──────── Given data ────────

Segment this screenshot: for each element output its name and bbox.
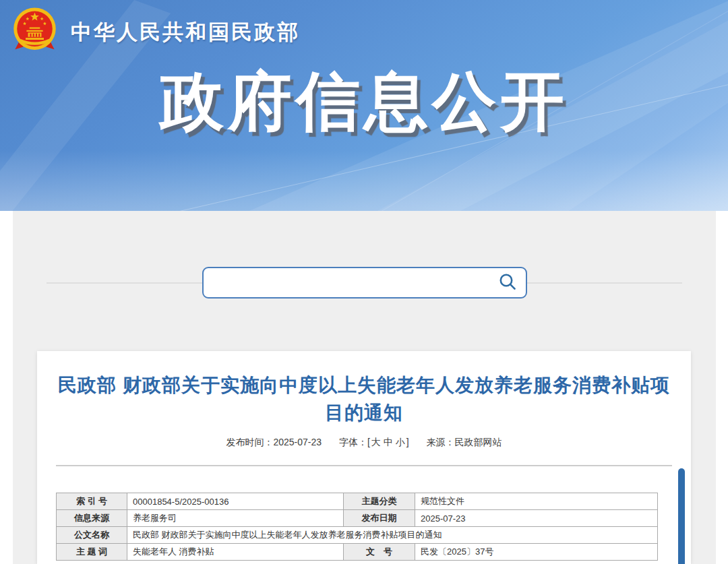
- field-label: 索 引 号: [57, 493, 127, 510]
- field-value: 失能老年人 消费补贴: [127, 544, 344, 561]
- publish-time-value: 2025-07-23: [273, 437, 322, 447]
- national-emblem-icon: [11, 7, 59, 57]
- content-panel: 民政部 财政部关于实施向中度以上失能老年人发放养老服务消费补贴项目的通知 发布时…: [13, 211, 716, 564]
- field-label: 主 题 词: [57, 544, 127, 561]
- field-label: 公文名称: [57, 527, 127, 544]
- font-bracket-open: [: [367, 437, 370, 447]
- field-label: 主题分类: [344, 493, 415, 510]
- search-icon: [498, 272, 517, 293]
- field-value: 民政部 财政部关于实施向中度以上失能老年人发放养老服务消费补贴项目的通知: [127, 527, 658, 544]
- field-value: 养老服务司: [127, 510, 344, 527]
- font-size-control: 字体：[大中小]: [339, 437, 409, 447]
- ministry-name: 中华人民共和国民政部: [71, 18, 300, 46]
- source-value: 民政部网站: [455, 437, 502, 447]
- site-banner: 中华人民共和国民政部 政府信息公开: [0, 0, 728, 211]
- document-info-table: 索 引 号 00001854-5/2025-00136 主题分类 规范性文件 信…: [56, 493, 658, 561]
- table-row-doc-name: 公文名称 民政部 财政部关于实施向中度以上失能老年人发放养老服务消费补贴项目的通…: [57, 527, 658, 544]
- field-label: 文 号: [344, 544, 415, 561]
- table-row-source: 信息来源 养老服务司 发布日期 2025-07-23: [57, 510, 658, 527]
- content-scrollbar-thumb[interactable]: [678, 468, 685, 564]
- search-input[interactable]: [204, 268, 526, 297]
- search-button[interactable]: [497, 273, 518, 293]
- field-value: 民发〔2025〕37号: [415, 544, 658, 561]
- font-label: 字体：: [339, 437, 367, 447]
- font-size-small-button[interactable]: 小: [396, 437, 405, 447]
- font-size-medium-button[interactable]: 中: [384, 437, 393, 447]
- font-size-large-button[interactable]: 大: [371, 437, 381, 447]
- meta-divider-line: [56, 465, 672, 466]
- article-card: 民政部 财政部关于实施向中度以上失能老年人发放养老服务消费补贴项目的通知 发布时…: [37, 351, 691, 564]
- search-box: [202, 267, 527, 299]
- site-logo-link[interactable]: 中华人民共和国民政部: [11, 7, 300, 57]
- page-title: 政府信息公开: [0, 59, 728, 146]
- article-title: 民政部 财政部关于实施向中度以上失能老年人发放养老服务消费补贴项目的通知: [56, 351, 672, 427]
- field-value: 00001854-5/2025-00136: [127, 493, 344, 510]
- table-row-index: 索 引 号 00001854-5/2025-00136 主题分类 规范性文件: [57, 493, 658, 510]
- field-label: 发布日期: [344, 510, 415, 527]
- field-value: 规范性文件: [415, 493, 658, 510]
- source-label: 来源：: [427, 437, 455, 447]
- font-bracket-close: ]: [406, 437, 409, 447]
- field-label: 信息来源: [57, 510, 127, 527]
- source: 来源：民政部网站: [427, 437, 502, 447]
- publish-time: 发布时间：2025-07-23: [226, 437, 322, 447]
- article-meta: 发布时间：2025-07-23 字体：[大中小] 来源：民政部网站: [56, 437, 672, 449]
- field-value: 2025-07-23: [415, 510, 658, 527]
- table-row-keywords: 主 题 词 失能老年人 消费补贴 文 号 民发〔2025〕37号: [57, 544, 658, 561]
- publish-time-label: 发布时间：: [226, 437, 273, 447]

────────

Show all lines above holding the word "中华人民共和国民政部".

- ministry-name: 中华人民共和国民政部: [71, 18, 300, 46]
- site-banner: 中华人民共和国民政部 政府信息公开: [0, 0, 728, 211]
- site-logo-link[interactable]: 中华人民共和国民政部: [11, 7, 300, 57]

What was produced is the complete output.